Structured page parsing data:
======

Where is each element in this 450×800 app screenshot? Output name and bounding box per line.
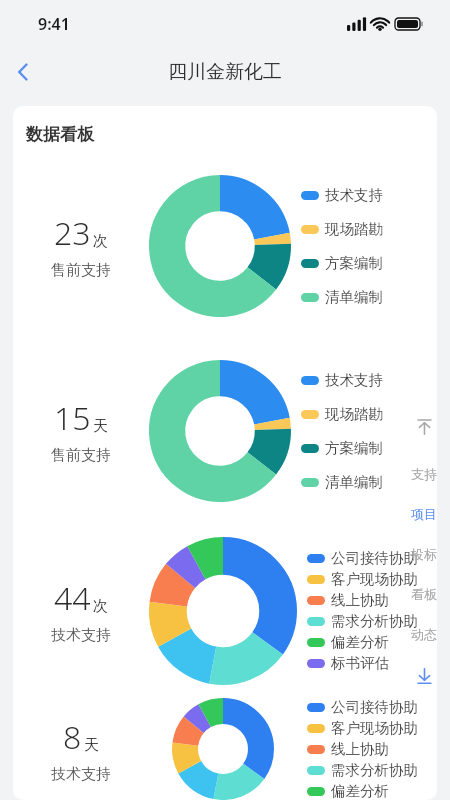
button[interactable]: Back — [0, 49, 46, 95]
button[interactable]: 现场踏勘 — [301, 220, 383, 238]
staticText: 公司接待协助 — [331, 698, 418, 716]
staticText: 需求分析协助 — [331, 612, 418, 630]
button[interactable]: 看板 — [404, 574, 444, 614]
button[interactable]: 需求分析协助 — [307, 612, 418, 630]
staticText: 天 — [84, 736, 99, 755]
button[interactable]: 方案编制 — [301, 439, 383, 457]
staticText: 技术支持 — [51, 765, 111, 784]
button[interactable]: 技术支持 — [301, 371, 383, 389]
staticText: 现场踏勘 — [325, 220, 383, 238]
staticText: 8 — [63, 715, 82, 759]
staticText: 偏差分析 — [331, 633, 389, 651]
staticText: 四川金新化工 — [168, 60, 282, 84]
staticText: 售前支持 — [51, 446, 111, 465]
button[interactable]: 动态 — [404, 614, 444, 654]
staticText: 售前支持 — [51, 261, 111, 280]
button[interactable]: 标书评估 — [307, 654, 389, 672]
button[interactable]: 偏差分析 — [307, 782, 389, 800]
staticText: 清单编制 — [325, 473, 383, 491]
staticText: 投标 — [411, 546, 437, 562]
staticText: 支持 — [411, 466, 437, 482]
button[interactable]: Scroll up — [406, 408, 442, 444]
button[interactable]: 公司接待协助 — [307, 549, 418, 567]
staticText: 方案编制 — [325, 254, 383, 272]
staticText: 线上协助 — [331, 591, 389, 609]
button[interactable]: 投标 — [404, 534, 444, 574]
button[interactable]: 线上协助 — [307, 591, 389, 609]
staticText: 标书评估 — [331, 654, 389, 672]
staticText: 清单编制 — [325, 288, 383, 306]
staticText: 看板 — [411, 586, 437, 602]
staticText: 项目 — [411, 506, 437, 522]
staticText: 23 — [54, 211, 91, 255]
staticText: 客户现场协助 — [331, 719, 418, 737]
staticText: 数据看板 — [26, 124, 94, 145]
button[interactable]: 支持 — [404, 454, 444, 494]
staticText: 需求分析协助 — [331, 761, 418, 779]
button[interactable]: 技术支持 — [301, 186, 383, 204]
staticText: 天 — [93, 417, 108, 436]
staticText: 方案编制 — [325, 439, 383, 457]
staticText: 技术支持 — [51, 626, 111, 645]
staticText: 15 — [54, 396, 91, 440]
staticText: 44 — [54, 576, 91, 620]
button[interactable]: 偏差分析 — [307, 633, 389, 651]
button[interactable]: 公司接待协助 — [307, 698, 418, 716]
staticText: 线上协助 — [331, 740, 389, 758]
staticText: 次 — [93, 597, 108, 616]
button[interactable]: 清单编制 — [301, 473, 383, 491]
button[interactable]: Scroll down — [406, 658, 442, 694]
staticText: 次 — [93, 232, 108, 251]
button[interactable]: 清单编制 — [301, 288, 383, 306]
button[interactable]: 现场踏勘 — [301, 405, 383, 423]
button[interactable]: 客户现场协助 — [307, 719, 418, 737]
staticText: 动态 — [411, 626, 437, 642]
staticText: 客户现场协助 — [331, 570, 418, 588]
staticText: 公司接待协助 — [331, 549, 418, 567]
button[interactable]: 需求分析协助 — [307, 761, 418, 779]
button[interactable]: 线上协助 — [307, 740, 389, 758]
button[interactable]: 方案编制 — [301, 254, 383, 272]
staticText: 技术支持 — [325, 371, 383, 389]
staticText: 技术支持 — [325, 186, 383, 204]
button[interactable]: 项目 — [404, 494, 444, 534]
staticText: 9:41 — [38, 13, 70, 35]
button[interactable]: 客户现场协助 — [307, 570, 418, 588]
staticText: 现场踏勘 — [325, 405, 383, 423]
staticText: 偏差分析 — [331, 782, 389, 800]
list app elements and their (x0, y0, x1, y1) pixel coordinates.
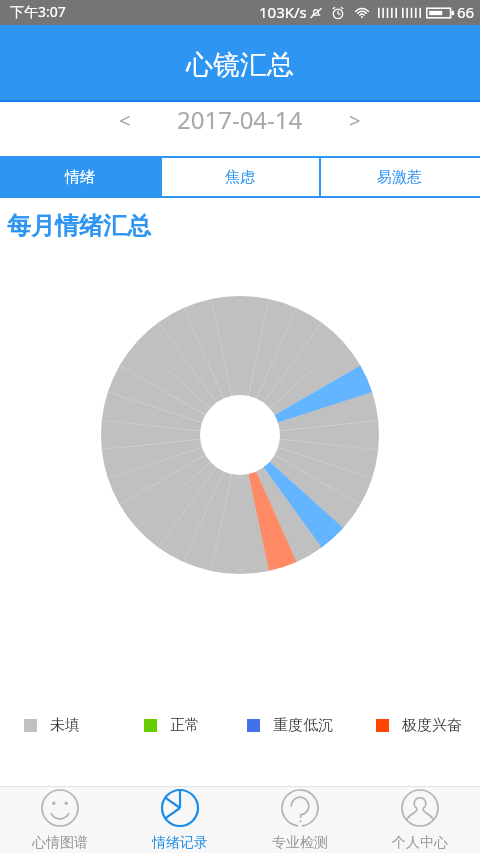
staticText: < (119, 107, 131, 134)
staticText: 情绪 (65, 168, 95, 187)
button[interactable]: 焦虑 (160, 156, 319, 198)
staticText: 正常 (170, 716, 200, 735)
staticText: 66 (457, 2, 475, 22)
staticText: 2017-04-14 (177, 103, 303, 136)
staticText: 103K/s (259, 2, 307, 22)
staticText: 未填 (50, 716, 80, 735)
button[interactable]: 个人中心 (360, 787, 480, 853)
staticText: > (349, 107, 361, 134)
button[interactable]: 情绪 (0, 156, 160, 198)
staticText: 心镜汇总 (186, 48, 294, 82)
staticText: 专业检测 (272, 834, 328, 852)
staticText: 极度兴奋 (402, 716, 462, 735)
staticText: 个人中心 (392, 834, 448, 852)
staticText: 情绪记录 (152, 834, 208, 852)
button[interactable]: 专业检测 (240, 787, 360, 853)
button[interactable]: 易激惹 (319, 156, 480, 198)
staticText: 每月情绪汇总 (7, 211, 151, 241)
button[interactable]: Next day (333, 98, 377, 142)
button[interactable]: Previous day (103, 98, 147, 142)
button[interactable]: 2017-04-14 (173, 97, 307, 142)
button[interactable]: 心情图谱 (0, 787, 120, 853)
staticText: 重度低沉 (273, 716, 333, 735)
button[interactable]: 情绪记录 (120, 787, 240, 853)
staticText: 易激惹 (377, 168, 422, 187)
staticText: 下午3:07 (10, 2, 66, 21)
staticText: 焦虑 (225, 168, 255, 187)
staticText: 心情图谱 (32, 834, 88, 852)
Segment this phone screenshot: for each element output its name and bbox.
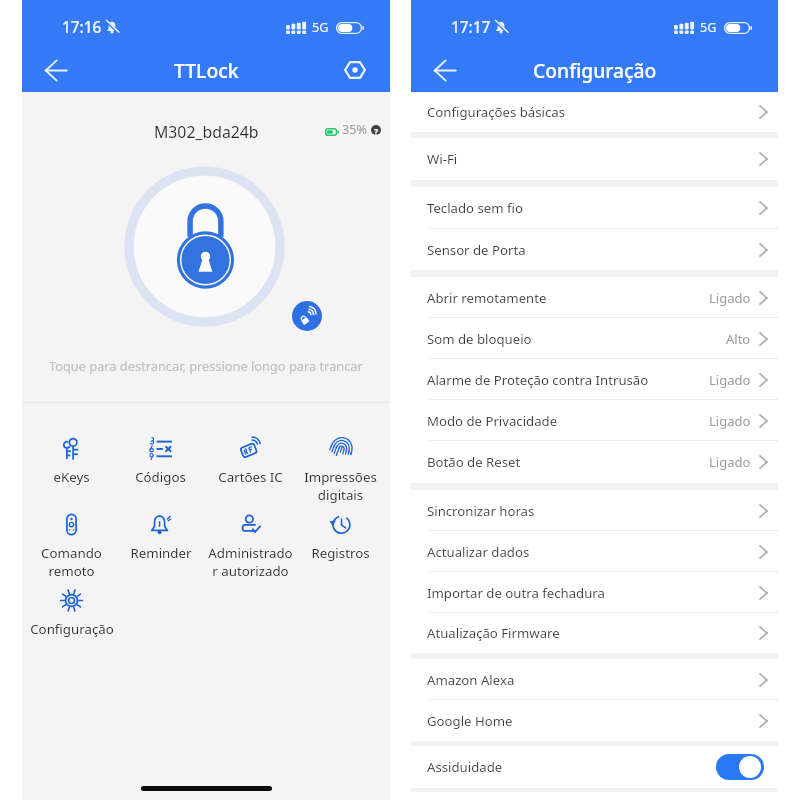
staticText: Actualizar dados bbox=[427, 543, 530, 561]
button[interactable]: Device settings bbox=[336, 51, 374, 89]
staticText: Registros bbox=[311, 544, 370, 562]
staticText: Google Home bbox=[427, 712, 513, 730]
button[interactable]: Back bbox=[37, 51, 75, 89]
staticText: Sensor de Porta bbox=[427, 241, 526, 259]
staticText: Toque para destrancar, pressione longo p… bbox=[49, 357, 363, 374]
staticText: Sincronizar horas bbox=[427, 502, 535, 520]
button[interactable]: Alarme de Proteção contra Intrusão bbox=[411, 359, 778, 400]
staticText: Wi-Fi bbox=[427, 150, 458, 168]
staticText: Teclado sem fio bbox=[427, 199, 523, 217]
button[interactable]: Atualização Firmware bbox=[411, 613, 778, 653]
staticText: Abrir remotamente bbox=[427, 289, 547, 307]
staticText: Alto bbox=[726, 330, 751, 348]
button[interactable]: Teclado sem fio bbox=[411, 187, 778, 229]
staticText: Configuração bbox=[30, 620, 114, 638]
staticText: Alarme de Proteção contra Intrusão bbox=[427, 371, 649, 389]
staticText: Códigos bbox=[135, 468, 186, 486]
staticText: Ligado bbox=[709, 453, 751, 471]
button[interactable]: Códigos bbox=[116, 437, 205, 486]
button[interactable]: Cartões IC bbox=[205, 437, 295, 486]
staticText: Modo de Privacidade bbox=[427, 412, 558, 430]
button[interactable]: Administrado r autorizado bbox=[205, 513, 295, 580]
staticText: M302_bda24b bbox=[154, 121, 259, 143]
button[interactable]: Google Home bbox=[411, 700, 778, 741]
staticText: Administrado r autorizado bbox=[208, 544, 293, 580]
button[interactable]: Toggle Assiduidade bbox=[716, 754, 764, 780]
button[interactable]: Help bbox=[371, 125, 381, 135]
button[interactable]: Assiduidade bbox=[411, 746, 778, 788]
button[interactable]: Amazon Alexa bbox=[411, 659, 778, 700]
button[interactable]: Importar de outra fechadura bbox=[411, 572, 778, 613]
staticText: ? bbox=[374, 125, 379, 135]
staticText: Botão de Reset bbox=[427, 453, 521, 471]
button[interactable]: Sensor de Porta bbox=[411, 229, 778, 270]
staticText: Ligado bbox=[709, 371, 751, 389]
staticText: Atualização Firmware bbox=[427, 624, 560, 642]
staticText: Importar de outra fechadura bbox=[427, 584, 605, 602]
staticText: Ligado bbox=[709, 289, 751, 307]
button[interactable]: Modo de Privacidade bbox=[411, 400, 778, 441]
button[interactable]: eKeys bbox=[27, 437, 116, 486]
button[interactable]: Botão de Reset bbox=[411, 441, 778, 483]
button[interactable]: Som de bloqueio bbox=[411, 318, 778, 359]
staticText: Amazon Alexa bbox=[427, 671, 515, 689]
staticText: Assiduidade bbox=[427, 758, 503, 776]
button[interactable]: Configurações básicas bbox=[411, 92, 778, 132]
staticText: eKeys bbox=[53, 468, 90, 486]
staticText: 17:17 bbox=[451, 17, 491, 38]
staticText: 5G bbox=[700, 19, 717, 36]
button[interactable]: Remote unlock bbox=[292, 301, 322, 331]
staticText: Configuração bbox=[533, 57, 657, 83]
button[interactable]: Sincronizar horas bbox=[411, 490, 778, 531]
button[interactable]: Wi-Fi bbox=[411, 138, 778, 180]
button[interactable]: Impressões digitais bbox=[295, 437, 385, 504]
staticText: 17:16 bbox=[62, 17, 102, 38]
button[interactable]: Configuração bbox=[27, 589, 116, 638]
button[interactable]: Back bbox=[426, 51, 464, 89]
staticText: 35% bbox=[342, 121, 367, 138]
staticText: Comando remoto bbox=[41, 544, 102, 580]
button[interactable]: Reminder bbox=[116, 513, 205, 562]
button[interactable]: Unlock bbox=[124, 166, 285, 327]
button[interactable]: Registros bbox=[295, 513, 385, 562]
button[interactable]: Actualizar dados bbox=[411, 531, 778, 572]
staticText: Impressões digitais bbox=[304, 468, 377, 504]
button[interactable]: Abrir remotamente bbox=[411, 277, 778, 318]
staticText: 5G bbox=[312, 19, 329, 36]
staticText: TTLock bbox=[174, 57, 239, 83]
staticText: Som de bloqueio bbox=[427, 330, 532, 348]
staticText: Cartões IC bbox=[218, 468, 283, 486]
staticText: Reminder bbox=[130, 544, 192, 562]
button[interactable]: Comando remoto bbox=[27, 513, 116, 580]
staticText: Ligado bbox=[709, 412, 751, 430]
staticText: Configurações básicas bbox=[427, 103, 566, 121]
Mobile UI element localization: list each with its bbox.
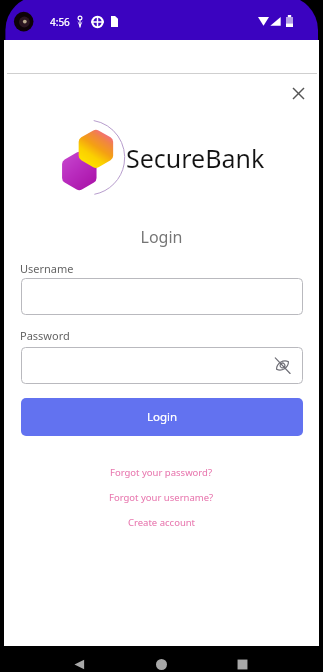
button[interactable]: Create account — [4, 514, 319, 530]
button[interactable]: Login — [21, 398, 303, 436]
button[interactable]: Forgot your password? — [4, 464, 319, 480]
button[interactable]: Show password — [270, 353, 295, 378]
staticText: Forgot your password? — [110, 466, 213, 479]
staticText: Login — [147, 409, 178, 425]
staticText: 4:56 — [50, 15, 70, 29]
button[interactable]: Home — [150, 653, 172, 672]
staticText: Forgot your username? — [109, 491, 214, 504]
staticText: Username — [20, 261, 74, 276]
button[interactable]: Close — [285, 80, 312, 107]
button[interactable]: Forgot your username? — [4, 489, 319, 505]
staticText: Login — [4, 226, 319, 248]
button[interactable] — [21, 347, 303, 384]
staticText: Create account — [128, 516, 196, 529]
button[interactable]: Recents — [231, 653, 253, 672]
staticText: Password — [20, 328, 70, 343]
button[interactable] — [21, 278, 303, 315]
button[interactable]: Back — [68, 653, 90, 672]
staticText: SecureBank — [126, 141, 265, 175]
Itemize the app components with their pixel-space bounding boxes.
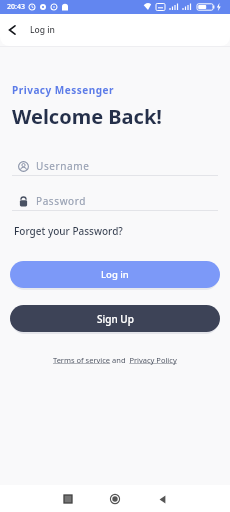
- button[interactable]: Forget your Password?: [14, 224, 123, 238]
- staticText: Privacy Messenger: [12, 83, 115, 97]
- staticText: Sign Up: [97, 312, 134, 326]
- staticText: Username: [36, 159, 90, 173]
- staticText: Welcome Back!: [12, 103, 162, 130]
- button[interactable]: Log in: [10, 261, 220, 288]
- button[interactable]: [150, 487, 174, 511]
- staticText: 20:43: [7, 2, 25, 12]
- button[interactable]: Password: [18, 194, 87, 208]
- staticText: Password: [36, 194, 87, 208]
- button[interactable]: [4, 22, 20, 38]
- button[interactable]: Terms of service and Privacy Policy: [53, 355, 177, 365]
- button[interactable]: [56, 487, 80, 511]
- button[interactable]: [103, 487, 127, 511]
- button[interactable]: Sign Up: [10, 305, 220, 332]
- staticText: Log in: [30, 24, 55, 36]
- staticText: Log in: [101, 268, 129, 281]
- button[interactable]: Username: [18, 159, 90, 173]
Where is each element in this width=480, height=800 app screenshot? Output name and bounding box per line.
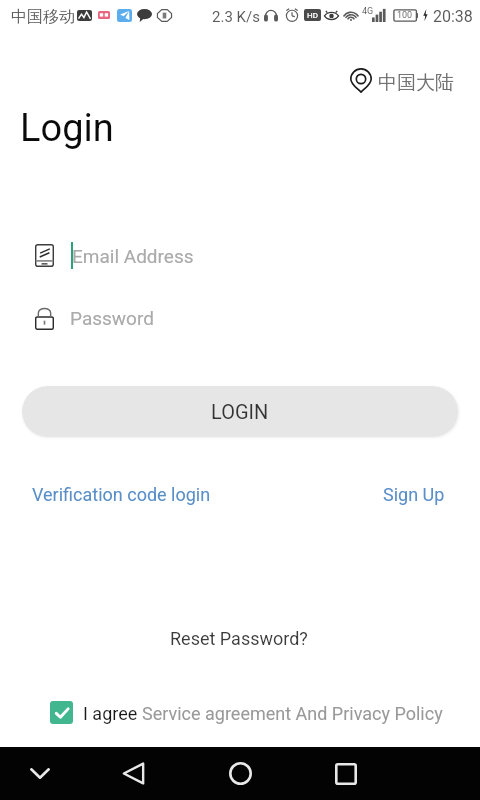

======

**The task**
Every line above with the word "Administrado" belongs in the answer, copied as written.

**Answer below**
button[interactable]: Administrado r autorizado bbox=[205, 513, 295, 580]
staticText: Administrado r autorizado bbox=[208, 544, 293, 580]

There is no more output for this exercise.